Wow! I've had my eye on this prize for a couple months and finally decided to buy it and I read it all in one sitting! A lovely lovely storygame with gorgeous layout and design and art and amazing writing! A treat and pleasure to read, and I look forward to playing this with my partner + marshaling another couple to play it with!
The Xenosexuality Conference was a lot of fun! The writing is comfy and fun in a way that reminds me of Becky Chambers Wayfarers, but much steamier! I really enjoy the descriptions of all the different alien types and the great worldbuilding that makes me feel like there's a whole universe outside of this fic. Great illustrations too! I would love to read more of Brilliant's adventures. :)
"Belonging-outside-Belonging lucid-dreaming" is me rephrasing/repurposing/bastardizing a line from Riley Rethal's excellent Galactic 2e. In her words:
"as you're brainstorming ideas and discussing the shape of your story, you're entering a mode of play called idle dreaming. this mode is all about curiosity: asking questions, following tangents, brainstorming together. talk about the setting you're building and the things that you find interesting, confusing, or important."
At the start of Orbital, when answering the setting questions and fleshing out the Aspects, we engaged in exactlywhat Riley Rethal describes.

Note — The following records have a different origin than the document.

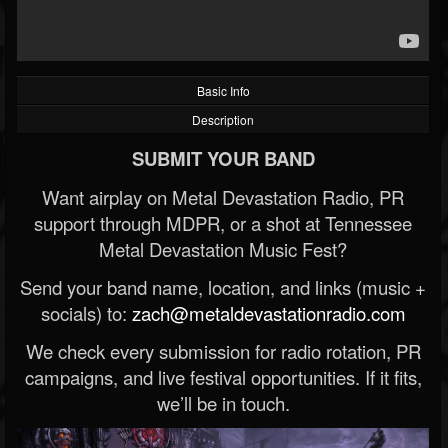
Basic Info
Description
SUBMIT YOUR BAND
Want airplay on Metal Devastation Radio, PR
support through MDPR, or a shot at Tennessee
Metal Devastation Music Fest?
Send your band name, location, and links (music +
socials) to:
zach@metaldevastationradio.com
We check every submission for radio rotation, PR
campaigns, and live festival opportunities. If it fits,
we’ll be in touch.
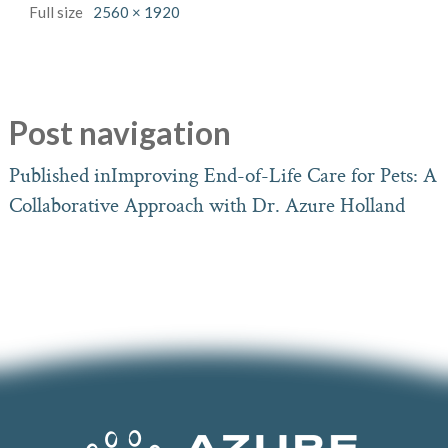
Full size
2560 × 1920
Post navigation
Published in
Improving End-of-Life Care for Pets: A
Collaborative Approach with Dr. Azure Holland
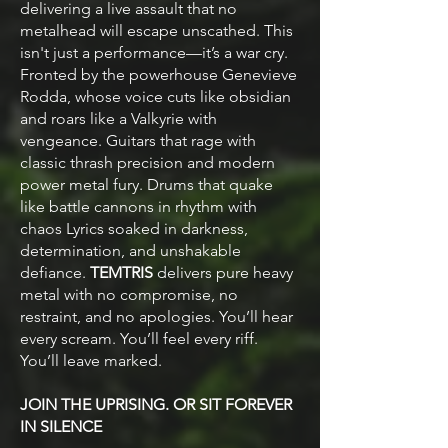
delivering a live assault that no
metalhead will escape unscathed. This
isn't just a performance—it’s a war cry.
Fronted by the powerhouse Genevieve
Rodda, whose voice cuts like obsidian
and roars like a Valkyrie with
vengeance. Guitars that rage with
classic thrash precision and modern
power metal fury. Drums that quake
like battle cannons in rhythm with
chaos Lyrics soaked in darkness,
determination, and unshakable
defiance.
TEMTRIS
delivers pure heavy
metal with no compromise, no
restraint, and no apologies. You’ll hear
every scream. You’ll feel every riff.
You’ll leave marked.
JOIN THE UPRISING. OR SIT FOREVER
IN SILENCE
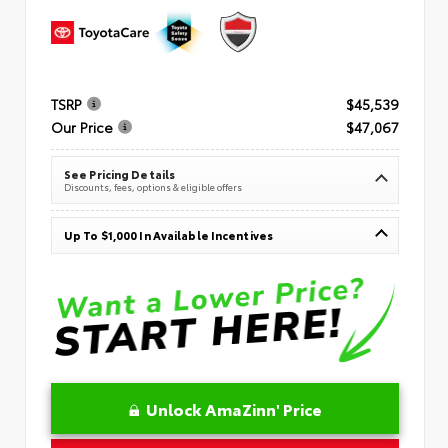
TSRP
$45,539
Our Price
$47,067
See Pricing Details
Discounts, fees, options & eligible offers
Up To $1,000 In Available Incentives
Unlock AmaZinn' Price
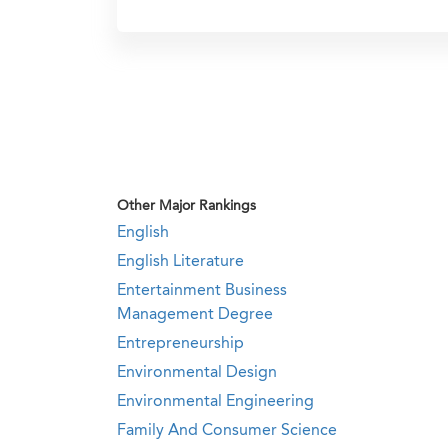
Other Major Rankings
English
English Literature
Entertainment Business
Management Degree
Entrepreneurship
Environmental Design
Environmental Engineering
Family And Consumer Science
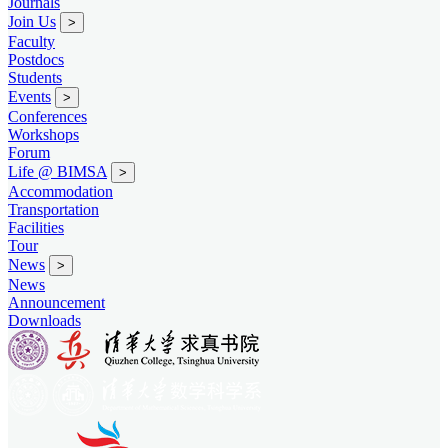
Journals
Join Us
>
Faculty
Postdocs
Students
Events
>
Conferences
Workshops
Forum
Life @ BIMSA
>
Accommodation
Transportation
Facilities
Tour
News
>
News
Announcement
Downloads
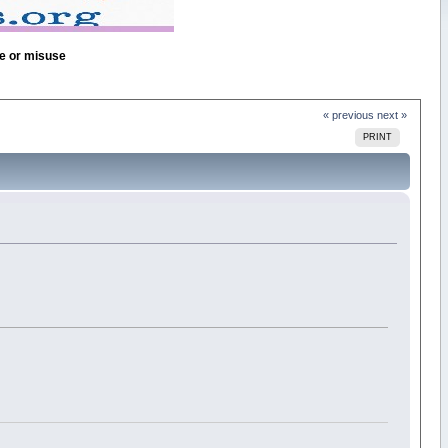
se or misuse
« previous
next »
PRINT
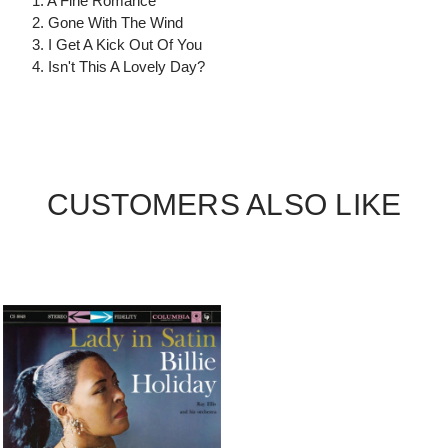
1. A Fine Romance
2. Gone With The Wind
3. I Get A Kick Out Of You
4. Isn't This A Lovely Day?
CUSTOMERS ALSO LIKE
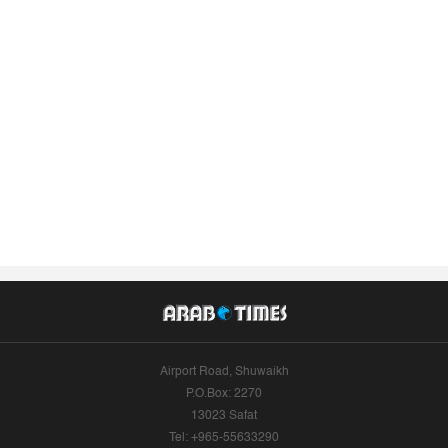
Airport Road, Shuwaikh
P.O.Box: 2270
13023 Safat
Tel: +965-55633290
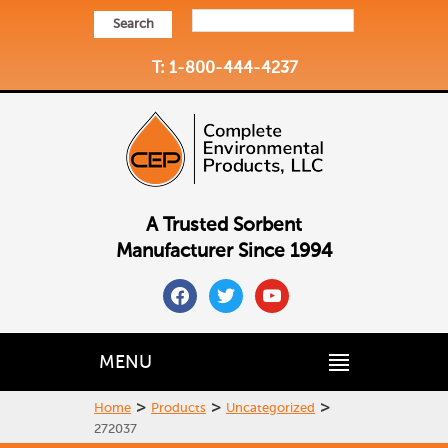
Search
T: 1-800-444-4237
A Trusted Sorbent
Manufacturer Since 1994
facebook
twitter
youtube
MENU
>
>
>
Home
Products
Uncategorized
272037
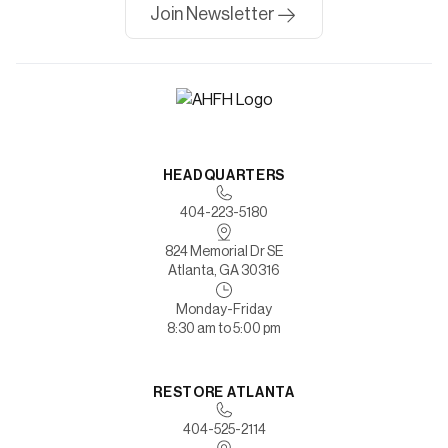
Join Newsletter
HEADQUARTERS
404-223-5180
824 Memorial Dr SE
Atlanta, GA 30316
Monday-Friday
8:30 am to 5:00 pm
RESTORE ATLANTA
404-525-2114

However, during play after the second round, we were all collaboratively storytelling in what felt like a mix between "idle dreaming" as described above and long-form (U.S. American) improv, where we were implicitly passing focus and taking turns to define scenes and pick who would be in each scene. We trusted each other and the story we were building together - building the setting together built groupthink to the point that players were playing up/off motifs that other players were setting up and building themes in the narrative. It really did feel like good long-form improv crossed with being in a TV writer's room, since we were describing film camera shot compositions during our scenes and building the visual aspect and bringing up running color motifs and so on. That's why I described it a bit differently as "lucid" dreaming, because we basically didn't use the rules at all at that point. We were just naturally passing focus without turn order and asking questions like "I have a really good scene idea, do you trust me?" or "I think X should go next, I want to see how their character reacts to what just happened."
Appreciate the interest, hope this helps!

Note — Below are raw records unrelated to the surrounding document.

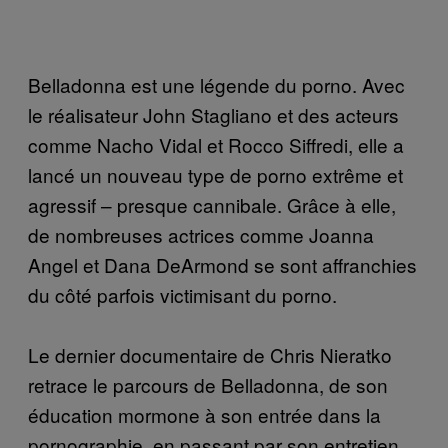
Belladonna est une légende du porno. Avec
le réalisateur John Stagliano et des acteurs
comme Nacho Vidal et Rocco Siffredi, elle a
lancé un nouveau type de porno extrême et
agressif – presque cannibale. Grâce à elle,
de nombreuses actrices comme Joanna
Angel et Dana DeArmond se sont affranchies
du côté parfois victimisant du porno.
Le dernier documentaire de Chris Nieratko
retrace le parcours de Belladonna, de son
éducation mormone à son entrée dans la
pornographie, en passant par son entretien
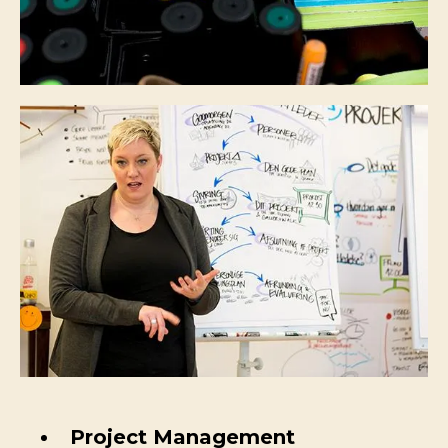
Project Management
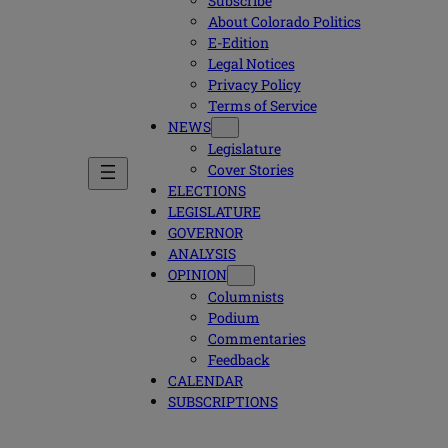
Subscribe
About Colorado Politics
E-Edition
Legal Notices
Privacy Policy
Terms of Service
NEWS
Legislature
Cover Stories
ELECTIONS
LEGISLATURE
GOVERNOR
ANALYSIS
OPINION
Columnists
Podium
Commentaries
Feedback
CALENDAR
SUBSCRIPTIONS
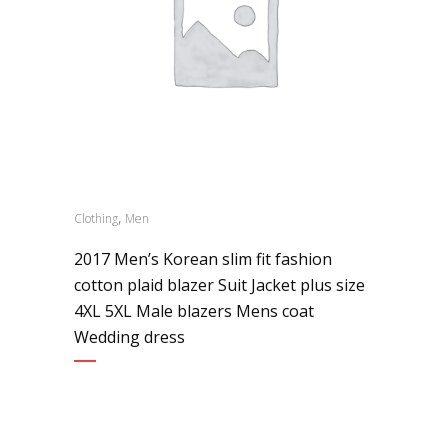
,
Clothing
Men
2017 Men’s Korean slim fit fashion
cotton plaid blazer Suit Jacket plus size
4XL 5XL Male blazers Mens coat
Wedding dress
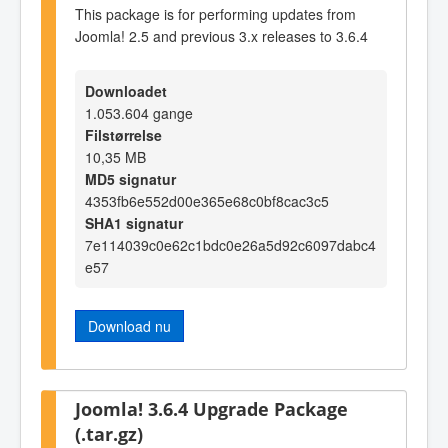
This package is for performing updates from
Joomla! 2.5 and previous 3.x releases to 3.6.4
Downloadet
1.053.604 gange
Filstørrelse
10,35 MB
MD5 signatur
4353fb6e552d00e365e68c0bf8cac3c5
SHA1 signatur
7e114039c0e62c1bdc0e26a5d92c6097dabc4
e57
Download nu
Joomla! 3.6.4 Upgrade Package
(.tar.gz)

Played this with a group of 5, including one who had almost never played RPGs before and one who had only played D&D before, and we had a fantastic time! The setup, reading the rules, and reading and filling in all the pillars on the Miro board took a bit longer than we expected (close to 2 hours), and we didn't use the pillars much in the end.

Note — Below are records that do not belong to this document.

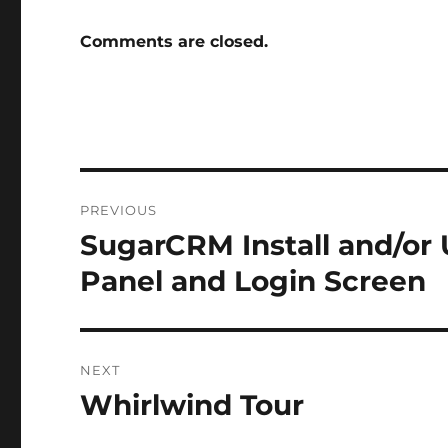
Comments are closed.
Post
PREVIOUS
navigation
SugarCRM Install and/or
Previous
post:
Panel and Login Screen
NEXT
Whirlwind Tour
Next
post:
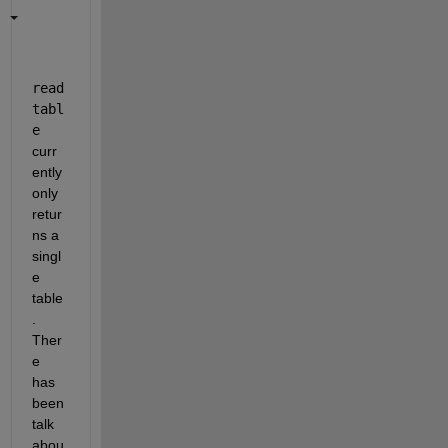
read
tabl
e
curr
ently 
only 
retur
ns a 
singl
e 
table
. 
Ther
e 
has 
been 
talk 
abou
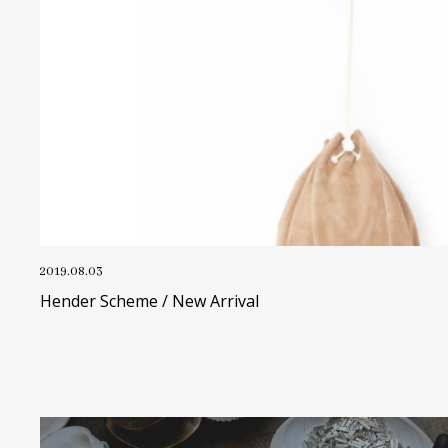
2019.08.03
Hender Scheme / New Arrival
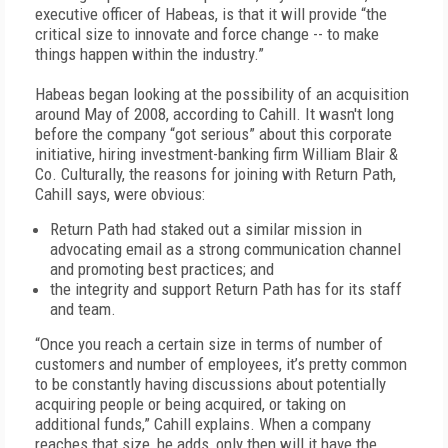
executive officer of Habeas, is that it will provide “the
critical size to innovate and force change -- to make
things happen within the industry.”
Habeas began looking at the possibility of an acquisition
around May of 2008, according to Cahill. It wasn't long
before the company “got serious” about this corporate
initiative, hiring investment-banking firm William Blair &
Co. Culturally, the reasons for joining with Return Path,
Cahill says, were obvious:
Return Path had staked out a similar mission in
advocating email as a strong communication channel
and promoting best practices; and
the integrity and support Return Path has for its staff
and team.
“Once you reach a certain size in terms of number of
customers and number of employees, it’s pretty common
to be constantly having discussions about potentially
acquiring people or being acquired, or taking on
additional funds,” Cahill explains. When a company
reaches that size, he adds, only then will it have the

We played very cinematically, and our group of a half-man half-machine Wrench, a shapeshifter Shadow that turned out to be the reluctant villain, a deserter military AI Heart, a multi-legged multi-armed multi-tentacled orb-creature Monitor, and our shapeshifter Source dealt with a cyber-bomb planted by the Shadow that shut off the life support in our station. The military AI Heart turned evil and revealed themself to the Shadow, who then had to decide whether to complete his mission and kidnap the Heart, or sacrifice his mission to save the station, all while the Wrench and the Monitor fought to keep the station afloat.
It was really some of the best improv I had done in a long time — I really like the head fake of how the collaborative station building prompts define the station, but also build groupthink. :P
We were able to start Belonging-outside-Belonging lucid-dreaming after the second round, which was also really cool to experience.
The graphic design is super nifty and really captures the Belonging-outside-Belonging feeling of the station.
Highly recommend this system for a sleek, virtual-friendly (seriously, the Miro board and instructions is really helpful for online play) RPG that's beginner friendly and fairly rules-light! Very cool picklists for characters as well.